Document structure recognition data:
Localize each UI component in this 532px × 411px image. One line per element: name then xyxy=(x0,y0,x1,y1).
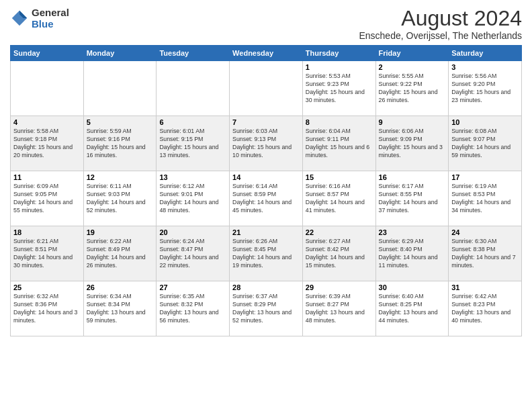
day-info: Sunrise: 6:03 AMSunset: 9:13 PMDaylight:… xyxy=(232,128,300,160)
calendar-cell: 9Sunrise: 6:06 AMSunset: 9:09 PMDaylight… xyxy=(375,116,449,171)
day-info: Sunrise: 6:34 AMSunset: 8:34 PMDaylight:… xyxy=(87,293,154,325)
calendar-cell: 5Sunrise: 5:59 AMSunset: 9:16 PMDaylight… xyxy=(83,116,157,171)
calendar-cell: 1Sunrise: 5:53 AMSunset: 9:23 PMDaylight… xyxy=(302,61,375,116)
calendar-cell: 16Sunrise: 6:17 AMSunset: 8:55 PMDayligh… xyxy=(375,171,449,226)
calendar-cell: 17Sunrise: 6:19 AMSunset: 8:53 PMDayligh… xyxy=(449,171,522,226)
day-info: Sunrise: 5:59 AMSunset: 9:16 PMDaylight:… xyxy=(87,128,154,160)
calendar-table: SundayMondayTuesdayWednesdayThursdayFrid… xyxy=(10,45,522,336)
day-number: 27 xyxy=(159,283,226,291)
weekday-header-saturday: Saturday xyxy=(449,46,522,61)
main-title: August 2024 xyxy=(359,7,522,30)
day-number: 26 xyxy=(87,283,154,291)
weekday-header-thursday: Thursday xyxy=(302,46,375,61)
calendar-cell: 26Sunrise: 6:34 AMSunset: 8:34 PMDayligh… xyxy=(83,281,157,336)
calendar-cell: 25Sunrise: 6:32 AMSunset: 8:36 PMDayligh… xyxy=(11,281,84,336)
day-number: 25 xyxy=(13,283,81,291)
day-info: Sunrise: 6:35 AMSunset: 8:32 PMDaylight:… xyxy=(159,293,226,325)
day-info: Sunrise: 6:26 AMSunset: 8:45 PMDaylight:… xyxy=(232,238,300,270)
day-info: Sunrise: 6:40 AMSunset: 8:25 PMDaylight:… xyxy=(379,293,446,325)
header: General Blue August 2024 Enschede, Overi… xyxy=(10,7,522,41)
day-info: Sunrise: 6:14 AMSunset: 8:59 PMDaylight:… xyxy=(232,183,300,215)
day-number: 3 xyxy=(451,63,519,71)
calendar-cell: 6Sunrise: 6:01 AMSunset: 9:15 PMDaylight… xyxy=(157,116,230,171)
day-info: Sunrise: 6:09 AMSunset: 9:05 PMDaylight:… xyxy=(13,183,81,215)
week-row-2: 4Sunrise: 5:58 AMSunset: 9:18 PMDaylight… xyxy=(11,116,522,171)
day-number: 9 xyxy=(379,118,446,126)
calendar-cell: 3Sunrise: 5:56 AMSunset: 9:20 PMDaylight… xyxy=(449,61,522,116)
calendar-cell xyxy=(157,61,230,116)
day-info: Sunrise: 6:39 AMSunset: 8:27 PMDaylight:… xyxy=(306,293,373,325)
calendar-cell: 14Sunrise: 6:14 AMSunset: 8:59 PMDayligh… xyxy=(230,171,303,226)
calendar-cell: 8Sunrise: 6:04 AMSunset: 9:11 PMDaylight… xyxy=(302,116,375,171)
calendar-cell: 11Sunrise: 6:09 AMSunset: 9:05 PMDayligh… xyxy=(11,171,84,226)
weekday-header-row: SundayMondayTuesdayWednesdayThursdayFrid… xyxy=(11,46,522,61)
calendar-cell: 29Sunrise: 6:39 AMSunset: 8:27 PMDayligh… xyxy=(302,281,375,336)
weekday-header-wednesday: Wednesday xyxy=(230,46,303,61)
calendar-cell: 2Sunrise: 5:55 AMSunset: 9:22 PMDaylight… xyxy=(375,61,449,116)
day-info: Sunrise: 5:55 AMSunset: 9:22 PMDaylight:… xyxy=(379,73,446,105)
day-info: Sunrise: 6:17 AMSunset: 8:55 PMDaylight:… xyxy=(379,183,446,215)
day-number: 18 xyxy=(13,228,81,236)
day-number: 2 xyxy=(379,63,446,71)
day-number: 14 xyxy=(232,173,300,181)
calendar-cell xyxy=(230,61,303,116)
calendar-cell: 19Sunrise: 6:22 AMSunset: 8:49 PMDayligh… xyxy=(83,226,157,281)
day-number: 6 xyxy=(159,118,226,126)
calendar-cell: 21Sunrise: 6:26 AMSunset: 8:45 PMDayligh… xyxy=(230,226,303,281)
weekday-header-friday: Friday xyxy=(375,46,449,61)
day-number: 1 xyxy=(306,63,373,71)
weekday-header-monday: Monday xyxy=(83,46,157,61)
calendar-cell: 31Sunrise: 6:42 AMSunset: 8:23 PMDayligh… xyxy=(449,281,522,336)
day-number: 8 xyxy=(306,118,373,126)
day-number: 20 xyxy=(159,228,226,236)
week-row-4: 18Sunrise: 6:21 AMSunset: 8:51 PMDayligh… xyxy=(11,226,522,281)
calendar-cell: 22Sunrise: 6:27 AMSunset: 8:42 PMDayligh… xyxy=(302,226,375,281)
day-info: Sunrise: 6:42 AMSunset: 8:23 PMDaylight:… xyxy=(451,293,519,325)
day-info: Sunrise: 6:11 AMSunset: 9:03 PMDaylight:… xyxy=(87,183,154,215)
subtitle: Enschede, Overijssel, The Netherlands xyxy=(359,30,522,41)
day-info: Sunrise: 6:04 AMSunset: 9:11 PMDaylight:… xyxy=(306,128,373,160)
calendar-cell xyxy=(83,61,157,116)
calendar-cell: 15Sunrise: 6:16 AMSunset: 8:57 PMDayligh… xyxy=(302,171,375,226)
calendar-cell xyxy=(11,61,84,116)
day-number: 23 xyxy=(379,228,446,236)
day-number: 13 xyxy=(159,173,226,181)
title-block: August 2024 Enschede, Overijssel, The Ne… xyxy=(359,7,522,41)
day-info: Sunrise: 6:21 AMSunset: 8:51 PMDaylight:… xyxy=(13,238,81,270)
logo-icon xyxy=(10,9,29,28)
day-number: 7 xyxy=(232,118,300,126)
day-number: 30 xyxy=(379,283,446,291)
day-number: 28 xyxy=(232,283,300,291)
day-info: Sunrise: 5:56 AMSunset: 9:20 PMDaylight:… xyxy=(451,73,519,105)
day-number: 17 xyxy=(451,173,519,181)
day-number: 31 xyxy=(451,283,519,291)
day-info: Sunrise: 6:19 AMSunset: 8:53 PMDaylight:… xyxy=(451,183,519,215)
day-number: 11 xyxy=(13,173,81,181)
day-info: Sunrise: 6:37 AMSunset: 8:29 PMDaylight:… xyxy=(232,293,300,325)
calendar-cell: 27Sunrise: 6:35 AMSunset: 8:32 PMDayligh… xyxy=(157,281,230,336)
day-info: Sunrise: 6:01 AMSunset: 9:15 PMDaylight:… xyxy=(159,128,226,160)
day-info: Sunrise: 6:16 AMSunset: 8:57 PMDaylight:… xyxy=(306,183,373,215)
day-info: Sunrise: 6:27 AMSunset: 8:42 PMDaylight:… xyxy=(306,238,373,270)
calendar-cell: 12Sunrise: 6:11 AMSunset: 9:03 PMDayligh… xyxy=(83,171,157,226)
day-number: 5 xyxy=(87,118,154,126)
calendar-cell: 10Sunrise: 6:08 AMSunset: 9:07 PMDayligh… xyxy=(449,116,522,171)
day-number: 4 xyxy=(13,118,81,126)
day-number: 10 xyxy=(451,118,519,126)
day-number: 15 xyxy=(306,173,373,181)
weekday-header-tuesday: Tuesday xyxy=(157,46,230,61)
week-row-1: 1Sunrise: 5:53 AMSunset: 9:23 PMDaylight… xyxy=(11,61,522,116)
calendar-cell: 4Sunrise: 5:58 AMSunset: 9:18 PMDaylight… xyxy=(11,116,84,171)
logo: General Blue xyxy=(10,7,69,30)
day-info: Sunrise: 6:30 AMSunset: 8:38 PMDaylight:… xyxy=(451,238,519,270)
day-info: Sunrise: 6:06 AMSunset: 9:09 PMDaylight:… xyxy=(379,128,446,160)
day-info: Sunrise: 5:58 AMSunset: 9:18 PMDaylight:… xyxy=(13,128,81,160)
day-number: 24 xyxy=(451,228,519,236)
day-info: Sunrise: 6:08 AMSunset: 9:07 PMDaylight:… xyxy=(451,128,519,160)
day-info: Sunrise: 6:32 AMSunset: 8:36 PMDaylight:… xyxy=(13,293,81,325)
page: General Blue August 2024 Enschede, Overi… xyxy=(0,0,532,411)
calendar-cell: 24Sunrise: 6:30 AMSunset: 8:38 PMDayligh… xyxy=(449,226,522,281)
day-number: 19 xyxy=(87,228,154,236)
day-info: Sunrise: 6:29 AMSunset: 8:40 PMDaylight:… xyxy=(379,238,446,270)
calendar-cell: 20Sunrise: 6:24 AMSunset: 8:47 PMDayligh… xyxy=(157,226,230,281)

*What the task asks:* Copy every line of the data that holds the string "Blue".

*Solution for this task:*
header: General Blue August 2024 Enschede, Overi… xyxy=(10,7,522,41)
logo: General Blue xyxy=(10,7,69,30)
page: General Blue August 2024 Enschede, Overi… xyxy=(0,0,532,411)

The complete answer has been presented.